A Sobering Obligation

April 1, 1962

Space is a new frontier for all the world. We are facing an opening into a realm which has no bounds. Man is on the threshold of an expansion era which dwarfs every previous opening into new territories of his earth and his knowledge. Our minds are so attuned to experience, to the practice of trying to see ahead in terms of what we have observed directly, that it is difficult to project our thoughts to a future in which man is no longer bound to his earthly home.

Man dreamed of flying for centuries, but from Daedalus through da Vinci until the Wright brothers, he lacked one thing—an energy source sufficiently concentrated to be carried aloft to propel him. His first engines were enough to push him around, as long as he was buoyed up by the air. With more powerful engines, he moved into the thinner air above. Rocketry brought engines that enable him to leap above the air and beyond the pull of gravity. He can now be free to travel where he wishes.

President Kennedy, in characteristically direct fashion, has said that space is a new ocean and America must sail on it. Where we go, what we find beyond the blue horizon of the aerospace, is no more clear to us today than was Queen Isabella’s vision in 1492 of what might follow the opening of a path into then-unchartered seas.

The one thing about which we can be sure as the space age unfolds is that we can’t really be sure about anything—except the fact that man will master this new medium, some­way, somehow, sometime—and soon.
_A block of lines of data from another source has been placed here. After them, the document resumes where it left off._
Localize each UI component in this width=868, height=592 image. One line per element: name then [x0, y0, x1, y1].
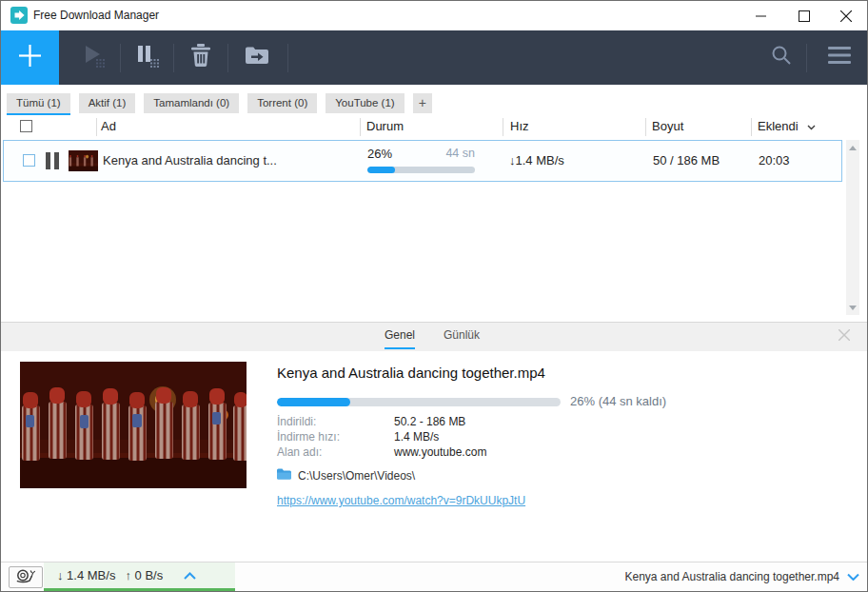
window-title: Free Download Manager — [33, 1, 159, 30]
chevron-up-icon — [184, 572, 196, 580]
download-name: Kenya and Australia dancing t... — [103, 153, 277, 168]
paused-status-icon — [46, 152, 59, 169]
play-icon — [80, 42, 107, 72]
filter-tab-bar: Tümü (1) Aktif (1) Tamamlandı (0) Torren… — [1, 85, 867, 116]
folder-path: C:\Users\Omer\Videos\ — [298, 469, 415, 483]
details-panel: Genel Günlük — [1, 322, 867, 562]
details-tab-bar: Genel Günlük — [1, 323, 867, 351]
toolbar-separator — [173, 44, 174, 72]
toolbar-separator — [287, 44, 288, 72]
chevron-down-icon — [847, 570, 859, 583]
tab-all[interactable]: Tümü (1) — [7, 93, 70, 115]
downloads-table-header: Ad Durum Hız Boyut Eklendi — [1, 116, 844, 138]
tab-active[interactable]: Aktif (1) — [79, 93, 136, 113]
title-bar: Free Download Manager — [1, 1, 867, 30]
maximize-button[interactable] — [783, 1, 825, 30]
add-tab-button[interactable]: + — [413, 93, 432, 113]
video-thumbnail-small — [69, 150, 98, 171]
row-checkbox[interactable] — [23, 154, 35, 167]
details-progress-label: 26% (44 sn kaldı) — [570, 394, 666, 408]
tab-completed[interactable]: Tamamlandı (0) — [144, 93, 239, 113]
folder-icon — [277, 468, 291, 483]
downloads-table: Kenya and Australia dancing t... 26% 44 … — [1, 138, 844, 316]
tab-general[interactable]: Genel — [385, 328, 415, 349]
field-downloaded: İndirildi:50.2 - 186 MB — [277, 415, 465, 428]
column-header-speed[interactable]: Hız — [510, 119, 529, 133]
close-panel-button[interactable] — [835, 326, 854, 345]
pause-icon — [134, 42, 161, 72]
table-scrollbar[interactable] — [846, 140, 859, 315]
download-size: 50 / 186 MB — [653, 153, 720, 168]
download-folder-link[interactable]: C:\Users\Omer\Videos\ — [277, 468, 415, 483]
column-separator — [96, 118, 97, 136]
toolbar-separator — [806, 44, 807, 72]
start-button[interactable] — [74, 38, 112, 76]
total-download-speed: ↓ 1.4 MB/s — [57, 568, 115, 582]
toolbar-separator — [227, 44, 228, 72]
field-download-speed: İndirme hızı:1.4 MB/s — [277, 430, 439, 444]
search-icon — [770, 44, 793, 70]
current-file-name: Kenya and Australia dancing together.mp4 — [625, 570, 840, 583]
close-button[interactable] — [825, 1, 867, 30]
column-header-status[interactable]: Durum — [366, 119, 404, 133]
tab-torrent[interactable]: Torrent (0) — [247, 93, 317, 113]
source-url-link[interactable]: https://www.youtube.com/watch?v=9rDkUUkp… — [277, 494, 525, 507]
tab-log[interactable]: Günlük — [444, 328, 480, 347]
toolbar-separator — [120, 44, 121, 72]
menu-button[interactable] — [820, 38, 858, 76]
tab-youtube[interactable]: YouTube (1) — [326, 93, 404, 113]
fdm-window: Free Download Manager — [0, 0, 868, 592]
column-header-name[interactable]: Ad — [101, 119, 116, 133]
delete-button[interactable] — [182, 38, 220, 76]
current-file-selector[interactable]: Kenya and Australia dancing together.mp4 — [625, 562, 860, 591]
select-all-checkbox[interactable] — [20, 120, 32, 132]
status-bar: ↓ 1.4 MB/s ↑ 0 B/s Kenya and Australia d… — [1, 562, 867, 591]
total-upload-speed: ↑ 0 B/s — [125, 568, 163, 582]
fdm-logo-icon — [10, 7, 28, 24]
column-separator — [645, 118, 646, 136]
snail-icon — [15, 567, 36, 587]
scroll-down-icon[interactable] — [846, 302, 859, 313]
video-thumbnail-large — [20, 362, 247, 488]
main-toolbar — [1, 30, 867, 85]
move-to-folder-button[interactable] — [238, 38, 276, 76]
details-file-title: Kenya and Australia dancing together.mp4 — [277, 365, 545, 381]
trash-icon — [190, 44, 211, 70]
download-speed: ↓1.4 MB/s — [509, 153, 564, 168]
field-domain: Alan adı:www.youtube.com — [277, 445, 486, 459]
download-added-time: 20:03 — [759, 153, 790, 168]
search-button[interactable] — [762, 38, 800, 76]
hamburger-icon — [828, 47, 851, 68]
download-row[interactable]: Kenya and Australia dancing t... 26% 44 … — [3, 140, 842, 182]
row-progress-bar — [367, 167, 475, 173]
folder-arrow-icon — [245, 46, 269, 69]
pause-button[interactable] — [128, 38, 167, 76]
column-header-size[interactable]: Boyut — [652, 119, 683, 133]
plus-icon — [19, 45, 41, 70]
snail-mode-button[interactable] — [9, 566, 43, 588]
scroll-up-icon[interactable] — [846, 142, 859, 153]
column-header-added[interactable]: Eklendi — [758, 119, 816, 133]
column-header-separator — [503, 118, 503, 136]
column-separator — [751, 118, 752, 136]
speed-summary-widget[interactable]: ↓ 1.4 MB/s ↑ 0 B/s — [44, 562, 235, 591]
minimize-button[interactable] — [740, 1, 781, 30]
download-eta: 44 sn — [367, 147, 475, 160]
sort-chevron-icon — [807, 119, 816, 133]
column-separator — [360, 118, 361, 136]
add-download-button[interactable] — [1, 30, 59, 85]
details-progress-bar — [277, 398, 561, 406]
What he will gain from his space venture is no more predictable than have been the dividends from the steam engine, or the discovery of oil, or learning to fly, or, more recently and still not predictable, the release of nuclear energy.

All of these things changed, or are changing, life on this earth. All were fraught with promise of a better life—and peace to enjoy it. All have contributed to the stimulation and reward of life—and have lost none of their promise. But as much as they might contribute to peace, they have been exploited for war—and they have to be defended.

Space is no different. The benefits of the national program will be felt in many areas of our technical-industrial society, through, for example, what Mr. James E. Webb, Adminis­trator of the National Aeronautics and Space Administration, calls the “spin off” of tech­nological accomplishment.

The peaceful promise of space operations themselves is great—in communications, mete­orology, navigation, and geodesy. In these areas lie major objectives of our national effort. They are so far-reaching that President Kennedy has offered other nations, including the Soviets, cooperation in space projects.

It will take years to accomplish some of the feats of space work which beckon so clearly, but the precise planning, the goals, and the tremendous resources pledged to the effort are sufficient evidence of our determination that America will have insurance against either scientific obsolescence or military surprise in space.

Man has learned that none of the physical environs of his earth—the land, the sea, the air—are bars to military operation, and that all are subject to exploitation for military as well as other purposes. Again, space is no different. The space will be peaceful and free as long as peace-determined men keep it free. And space calls for defenses against aggression the same as the land, the seas, and the air.

The Air Force has responsibility for defense of the nation against attack through the air. Our medium is now changing from the air to aerospace. Our capability in space must be built to the standard which marks our capability in the air—superiority over any foe.

The sobering obligation of this requirement is equaled only by the immeasurable op­portunity, which offers the Air Force the same stimuli and prospects for the second half of the twentieth century as it had for the first half. The men we need, the training they will get, the returns they will enjoy, and the rewards of their service, will be the same in quality, in challenge, in demand for hard work, and in growth potential.

Space is our new frontier. It is an extension of the wild blue yonder. Our salient into it is just forming. The Air Force must continue to look up and to move upward to the end that freedom is established in the aerospace in order that it may be preserved on earth.